SOON – TWO STEPS FORWARD
The Institute for Human Centered Design published the ADA Title II Action Guide for State and Local Governments that lays out how to fulfill ADA requirements, step by step. There are seven steps. Two big ones are Conduct a Self-Evaluation and Develop a Transition Plan. These processes create an inventory of issues that need to be fixed and a calendar for doing the fixing.
In February 2020 the Select Board approved funds to commence a fresh Self-Evaluation as the one on record was out-of-date by far and non-compliant. Wisely, the Town contracted professionals from the Institute for Human Centered Design to take up that task. The IHCD has impeccable bona fides as an organization dedicated to access issues since 1978.
While the work of the self-evaluation was slowed by the pandemic, the compilation of data gathered from site visits to most of the Town’s facilities is nearing completion.
TRANSITION PLAN STEP
When reports are available, what’s next? The Action Guide directs Towns to have an ADA Team that includes ADA Coordinators, Department staff, Town leaders and people living with disabilities.
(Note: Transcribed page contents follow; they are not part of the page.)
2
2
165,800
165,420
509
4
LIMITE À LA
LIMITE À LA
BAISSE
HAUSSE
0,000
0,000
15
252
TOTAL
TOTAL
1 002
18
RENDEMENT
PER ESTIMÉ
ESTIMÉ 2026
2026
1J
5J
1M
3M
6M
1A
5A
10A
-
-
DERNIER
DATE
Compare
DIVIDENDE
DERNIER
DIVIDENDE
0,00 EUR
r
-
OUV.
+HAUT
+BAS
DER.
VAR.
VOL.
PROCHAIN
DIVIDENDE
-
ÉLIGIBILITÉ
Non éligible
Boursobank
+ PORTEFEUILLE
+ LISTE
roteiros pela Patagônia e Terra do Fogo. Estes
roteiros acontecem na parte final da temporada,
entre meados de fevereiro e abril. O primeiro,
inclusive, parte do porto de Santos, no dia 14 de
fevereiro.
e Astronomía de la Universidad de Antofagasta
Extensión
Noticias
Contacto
The ADA Team is meant to work together to create a Transition Plan putting things in order of priority and into a time and budget framework.
WHY INVOLVE PEOPLE WITH DISABILITIES?
The ADA Title II Action guide says it best.
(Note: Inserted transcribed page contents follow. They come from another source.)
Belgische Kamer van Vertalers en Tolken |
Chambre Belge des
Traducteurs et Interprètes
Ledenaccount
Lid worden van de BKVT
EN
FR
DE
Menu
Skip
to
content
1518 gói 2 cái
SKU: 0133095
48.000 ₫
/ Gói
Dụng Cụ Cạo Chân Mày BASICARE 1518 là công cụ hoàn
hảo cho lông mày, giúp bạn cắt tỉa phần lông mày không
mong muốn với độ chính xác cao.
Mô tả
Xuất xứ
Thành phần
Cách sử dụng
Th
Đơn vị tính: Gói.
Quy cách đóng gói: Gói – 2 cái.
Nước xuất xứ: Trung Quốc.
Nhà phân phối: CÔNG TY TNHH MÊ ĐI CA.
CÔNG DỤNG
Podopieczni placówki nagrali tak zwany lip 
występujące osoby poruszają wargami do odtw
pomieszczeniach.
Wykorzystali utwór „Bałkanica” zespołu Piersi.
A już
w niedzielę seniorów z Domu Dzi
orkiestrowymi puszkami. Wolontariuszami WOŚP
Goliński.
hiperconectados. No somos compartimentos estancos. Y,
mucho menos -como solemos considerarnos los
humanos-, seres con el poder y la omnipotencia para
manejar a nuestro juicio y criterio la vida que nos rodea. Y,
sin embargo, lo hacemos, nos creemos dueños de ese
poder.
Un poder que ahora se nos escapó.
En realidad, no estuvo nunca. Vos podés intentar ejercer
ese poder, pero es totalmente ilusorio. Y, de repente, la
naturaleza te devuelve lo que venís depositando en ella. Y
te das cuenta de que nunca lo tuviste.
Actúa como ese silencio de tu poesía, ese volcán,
There are several reasons to include people with disabilities. First, the regulation requires that public entities provide an opportunity for people with disabilities and other interested individuals or organizations to review and comment on the self-evaluation and transition plan. Second, involving the end users in the process will generate solutions that are creative and effective. Third, involving people with disabilities in decision-making will strengthen the accountability of the process and ensure wise use of limited public resources. The team should include representation of as wide a range of disabilities as possible. People with physical, visual, hearing, speech, intellectual, learning, behavioral health, and other disabilities may be included on the team.
PLEASE STAY TUNED
Sudbury’s Commission on Disability will help spread the word of when and how Self-Evaluation reports can be accessed and how you can get involved in “Building an Inclusive Sudbury” by helping shape the Transition Plan.